→ **EXERCISE INSTRUCTIONS**: For the entries that follow, report how many lines include the word "checkbox" and add nothing.

→ **MATERIAL SUPPLIED**:

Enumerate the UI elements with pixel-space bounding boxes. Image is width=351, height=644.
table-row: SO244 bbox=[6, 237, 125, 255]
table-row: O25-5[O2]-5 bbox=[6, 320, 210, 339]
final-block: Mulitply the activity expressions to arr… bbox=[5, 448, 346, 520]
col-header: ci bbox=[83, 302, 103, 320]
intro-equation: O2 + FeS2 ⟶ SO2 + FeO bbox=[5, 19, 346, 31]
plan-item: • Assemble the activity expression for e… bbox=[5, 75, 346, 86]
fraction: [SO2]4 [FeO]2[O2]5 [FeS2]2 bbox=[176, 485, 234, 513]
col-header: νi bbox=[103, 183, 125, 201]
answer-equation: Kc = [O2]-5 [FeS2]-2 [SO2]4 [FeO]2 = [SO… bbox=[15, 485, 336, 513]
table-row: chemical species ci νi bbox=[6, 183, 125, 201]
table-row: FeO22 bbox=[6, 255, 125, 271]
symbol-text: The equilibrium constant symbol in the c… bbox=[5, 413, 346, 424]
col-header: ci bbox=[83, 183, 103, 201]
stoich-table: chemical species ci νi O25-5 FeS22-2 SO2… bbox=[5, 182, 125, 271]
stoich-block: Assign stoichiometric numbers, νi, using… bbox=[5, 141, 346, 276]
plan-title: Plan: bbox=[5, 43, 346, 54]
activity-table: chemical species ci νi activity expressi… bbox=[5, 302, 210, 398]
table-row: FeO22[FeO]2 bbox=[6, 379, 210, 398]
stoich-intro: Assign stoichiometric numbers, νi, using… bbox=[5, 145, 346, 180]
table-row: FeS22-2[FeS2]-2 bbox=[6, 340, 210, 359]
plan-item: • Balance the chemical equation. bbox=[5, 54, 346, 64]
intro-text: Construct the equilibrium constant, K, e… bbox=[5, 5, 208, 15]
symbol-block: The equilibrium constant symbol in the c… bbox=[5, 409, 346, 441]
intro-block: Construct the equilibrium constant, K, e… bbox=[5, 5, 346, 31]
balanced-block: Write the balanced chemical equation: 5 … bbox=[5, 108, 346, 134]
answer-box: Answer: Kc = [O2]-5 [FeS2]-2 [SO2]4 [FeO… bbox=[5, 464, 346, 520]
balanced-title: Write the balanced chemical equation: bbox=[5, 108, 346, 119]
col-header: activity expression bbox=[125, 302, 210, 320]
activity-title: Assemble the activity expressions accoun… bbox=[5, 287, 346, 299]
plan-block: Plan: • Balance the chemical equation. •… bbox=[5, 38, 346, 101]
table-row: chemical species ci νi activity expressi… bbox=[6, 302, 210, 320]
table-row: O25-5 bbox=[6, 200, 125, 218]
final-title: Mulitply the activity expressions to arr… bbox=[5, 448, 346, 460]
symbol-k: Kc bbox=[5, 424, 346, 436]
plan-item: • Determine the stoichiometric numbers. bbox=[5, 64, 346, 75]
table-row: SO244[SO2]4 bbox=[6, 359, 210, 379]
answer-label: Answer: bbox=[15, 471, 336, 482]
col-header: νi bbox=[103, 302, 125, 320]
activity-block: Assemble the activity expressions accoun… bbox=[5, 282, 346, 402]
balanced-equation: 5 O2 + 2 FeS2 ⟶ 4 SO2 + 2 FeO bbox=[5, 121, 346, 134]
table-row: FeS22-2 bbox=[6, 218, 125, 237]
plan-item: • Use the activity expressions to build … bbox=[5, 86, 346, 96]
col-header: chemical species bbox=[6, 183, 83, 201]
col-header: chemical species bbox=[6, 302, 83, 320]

--

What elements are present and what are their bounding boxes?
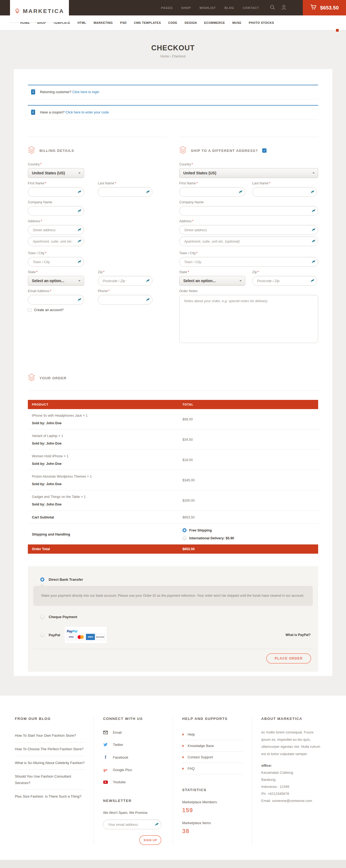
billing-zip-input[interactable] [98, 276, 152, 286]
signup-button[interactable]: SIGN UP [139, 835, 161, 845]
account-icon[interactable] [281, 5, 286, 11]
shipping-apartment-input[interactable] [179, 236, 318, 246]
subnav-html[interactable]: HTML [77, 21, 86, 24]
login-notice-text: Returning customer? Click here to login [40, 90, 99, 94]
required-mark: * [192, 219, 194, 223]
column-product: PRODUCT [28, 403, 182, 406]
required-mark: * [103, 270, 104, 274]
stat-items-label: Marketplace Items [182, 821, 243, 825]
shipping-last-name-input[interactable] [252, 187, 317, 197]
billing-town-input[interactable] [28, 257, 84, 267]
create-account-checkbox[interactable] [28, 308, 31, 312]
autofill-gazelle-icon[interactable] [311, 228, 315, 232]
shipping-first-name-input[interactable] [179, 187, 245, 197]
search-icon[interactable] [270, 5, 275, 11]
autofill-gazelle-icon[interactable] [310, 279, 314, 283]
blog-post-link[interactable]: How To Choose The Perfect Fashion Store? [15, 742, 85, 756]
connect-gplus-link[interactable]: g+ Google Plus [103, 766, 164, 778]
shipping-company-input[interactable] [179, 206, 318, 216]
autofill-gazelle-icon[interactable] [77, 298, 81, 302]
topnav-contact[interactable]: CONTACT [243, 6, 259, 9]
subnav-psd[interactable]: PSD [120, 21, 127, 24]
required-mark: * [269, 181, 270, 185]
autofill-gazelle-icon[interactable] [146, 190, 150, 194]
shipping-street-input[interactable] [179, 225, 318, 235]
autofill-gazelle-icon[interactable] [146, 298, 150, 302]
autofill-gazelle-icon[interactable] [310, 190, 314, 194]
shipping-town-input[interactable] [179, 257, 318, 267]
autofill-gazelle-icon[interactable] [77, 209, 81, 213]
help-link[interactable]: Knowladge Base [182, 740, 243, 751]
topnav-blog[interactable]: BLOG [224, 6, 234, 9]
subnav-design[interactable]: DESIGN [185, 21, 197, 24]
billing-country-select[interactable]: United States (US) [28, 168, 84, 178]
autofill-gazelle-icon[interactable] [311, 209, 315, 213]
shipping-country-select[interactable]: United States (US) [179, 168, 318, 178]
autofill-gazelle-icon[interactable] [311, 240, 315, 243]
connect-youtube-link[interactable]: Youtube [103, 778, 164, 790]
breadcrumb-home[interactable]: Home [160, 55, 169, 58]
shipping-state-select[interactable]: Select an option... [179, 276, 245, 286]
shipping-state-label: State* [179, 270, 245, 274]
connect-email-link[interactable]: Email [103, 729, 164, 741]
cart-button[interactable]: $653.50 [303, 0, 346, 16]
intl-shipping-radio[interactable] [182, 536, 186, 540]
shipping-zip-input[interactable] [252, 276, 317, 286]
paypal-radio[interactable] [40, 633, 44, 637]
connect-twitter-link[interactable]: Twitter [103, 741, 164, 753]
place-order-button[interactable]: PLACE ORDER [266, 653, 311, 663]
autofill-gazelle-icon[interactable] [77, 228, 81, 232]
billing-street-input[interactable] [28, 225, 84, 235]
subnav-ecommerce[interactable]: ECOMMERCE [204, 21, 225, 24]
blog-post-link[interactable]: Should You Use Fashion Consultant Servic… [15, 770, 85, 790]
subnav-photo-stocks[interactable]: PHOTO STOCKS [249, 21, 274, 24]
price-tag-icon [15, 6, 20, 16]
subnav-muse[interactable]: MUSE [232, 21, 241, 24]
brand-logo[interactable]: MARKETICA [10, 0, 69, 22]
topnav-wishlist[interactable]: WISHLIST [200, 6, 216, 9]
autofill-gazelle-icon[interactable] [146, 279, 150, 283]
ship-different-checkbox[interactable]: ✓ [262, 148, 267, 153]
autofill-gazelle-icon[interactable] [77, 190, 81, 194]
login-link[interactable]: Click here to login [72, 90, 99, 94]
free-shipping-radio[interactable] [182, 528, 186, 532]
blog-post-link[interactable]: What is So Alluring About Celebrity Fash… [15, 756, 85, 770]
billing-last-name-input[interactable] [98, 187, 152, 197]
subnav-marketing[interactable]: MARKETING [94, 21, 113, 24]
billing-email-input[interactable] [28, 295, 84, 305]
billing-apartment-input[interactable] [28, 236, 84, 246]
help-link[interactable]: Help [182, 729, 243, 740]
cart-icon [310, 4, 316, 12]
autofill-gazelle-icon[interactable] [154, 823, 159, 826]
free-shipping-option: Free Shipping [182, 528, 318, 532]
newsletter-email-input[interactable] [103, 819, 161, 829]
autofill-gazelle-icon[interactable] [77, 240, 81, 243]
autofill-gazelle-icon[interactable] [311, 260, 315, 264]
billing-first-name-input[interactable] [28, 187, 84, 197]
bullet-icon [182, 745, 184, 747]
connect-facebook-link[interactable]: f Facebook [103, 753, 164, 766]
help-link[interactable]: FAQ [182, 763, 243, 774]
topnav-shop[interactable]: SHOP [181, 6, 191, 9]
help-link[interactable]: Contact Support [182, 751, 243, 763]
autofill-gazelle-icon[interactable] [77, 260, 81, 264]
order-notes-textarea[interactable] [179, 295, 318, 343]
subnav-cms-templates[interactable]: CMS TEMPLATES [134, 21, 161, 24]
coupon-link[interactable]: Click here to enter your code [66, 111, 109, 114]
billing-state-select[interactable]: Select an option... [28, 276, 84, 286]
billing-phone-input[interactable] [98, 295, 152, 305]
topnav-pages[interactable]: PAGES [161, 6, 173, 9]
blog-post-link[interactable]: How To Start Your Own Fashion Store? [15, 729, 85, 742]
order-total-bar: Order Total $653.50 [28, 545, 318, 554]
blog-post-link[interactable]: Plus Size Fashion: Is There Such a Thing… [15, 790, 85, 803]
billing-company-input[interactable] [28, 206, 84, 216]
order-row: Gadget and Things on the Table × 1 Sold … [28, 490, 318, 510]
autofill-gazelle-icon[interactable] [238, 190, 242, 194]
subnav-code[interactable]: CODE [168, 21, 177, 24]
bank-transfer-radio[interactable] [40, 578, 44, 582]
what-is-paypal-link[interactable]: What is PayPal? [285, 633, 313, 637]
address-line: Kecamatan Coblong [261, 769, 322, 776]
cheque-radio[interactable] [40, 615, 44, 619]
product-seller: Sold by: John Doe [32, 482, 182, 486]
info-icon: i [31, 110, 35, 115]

→ **EXPECTED ANSWER**: 2